The story, "In the Half-Shadow of My Skull," we visit a woman who is involved with a married couple in a ménage à trois. The lover narrates a story of love and pain. She endures cigarette burns on the soles of her feet and other abuse from the husband and sporadic comfort from his wife. The wife is picky about her loyalties and often mistreats the lover as well. The Lover has inadvertently picked two masochists who have no difficulty putting her in the middle of their own issues. The husband announces the onset of his lascivious behavior in a short passage. “I heard a drill going next door, and then all at once, a little girl screaming. That’s the first time I ever felt aroused. It has to do with innocence.” While our narrator kisses the wife and tells, she also finds herself being submissive in her relationship with the husband.
"Siberia" is one of the best stories in this short collection. The narrator’s father recalls memories from his childhood about his mother who had returned from exile in Siberia during the war to find her husband now with a live-in mistress. Left for dead, the narrator’s mother finds her way home amidst post-war rubble. The narrator's tells of how his mother returned, atop a milk-truck back to their home to re-claim her family from his father’s mistress, recalling his first memory of her. “She smelled of vanilla. As filthy as she was she smelled of vanilla.” The mother’s verve for life had all but sucked the life right out of the father. One part happy and two parts broken by the return of his wife and the manner in which she removed his mistress from their home, the father slowly retreats into nothingness. While the mistress was never the equivalent to his wife, the father did treasure some of his memories with her. In the end, he never really recovered from her return, and as he became ill later in life, he resisted her. “With his last breath he was still pushing away (her) hand.”
What is interesting about this collection is that submissiveness, mental and physical abuse, even psychosis all feature prominently as themes and thus affecting the mood of each story, yet Erpenbeck manages to not over-do it. The other three stories all deal with memory.
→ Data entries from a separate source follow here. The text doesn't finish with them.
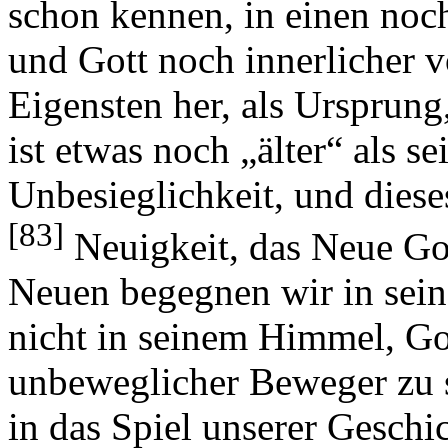
schon kennen, in einen noc
und Gott noch innerlicher v
Eigensten her, als Ursprung,
ist etwas noch „älter“ als 
Unbesieglichkeit, und dieses
[83]
Neuigkeit, das Neue Go
Neuen begegnen wir in seine
nicht in seinem Himmel, Got
unbeweglicher Beweger zu se
in das Spiel unserer Geschi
Either with the recovery or loss of it. "Sand" is an extremely touching account of a girl’s account of her failing grandmother as she becomes forgetful and weak. Each day she spends with her Grandmother she observes her distinct dissent into senility. And while the Grandmother’s actions become even stranger as time progresses, she keeps a youthful laughter that the girl decides must be her own laughter inhabiting her grandmother. Erpenbeck captures how vital language is to their relationship whether it’s spoken, written or sung. “Then she (the grandmother) gives me sentences to speak, putting stones in my mouth so my tongue will learn to curl its way around all obstacles.”
In Hale and Hallowed, we meet Maria Kainbaher who attempts to find a friend from 50 years prior to see if they can rekindle a friendship from long ago. Maria sets out on a long journey (for an old woman) to find her friend Gertrud by walking the roads of town until she finally reaches her. “She knows that her bones are more durable than those of other people, and it doesn’t surprise her that a body growing older, begins to gravitate toward the earth in which it will soon be buried.” Unfortunately, Erpenbeck cuts this story short with an unexpected ending.
Jenny Erpenbeck’s collection of stories enter into landscapes surreal and often fairytale-esque. Her prose can be dark and the stories eccentric. The collection is extremely dense and heavy yet, handled with precision and great detail. Each of her stories provide a peek at the political rumblings that shape some of the language in her stories. Redeeming in so many ways, Jenny Erpenbeck and her stories have found their way into American hands and its true there is not a word or a phrase that’s been lost in translation.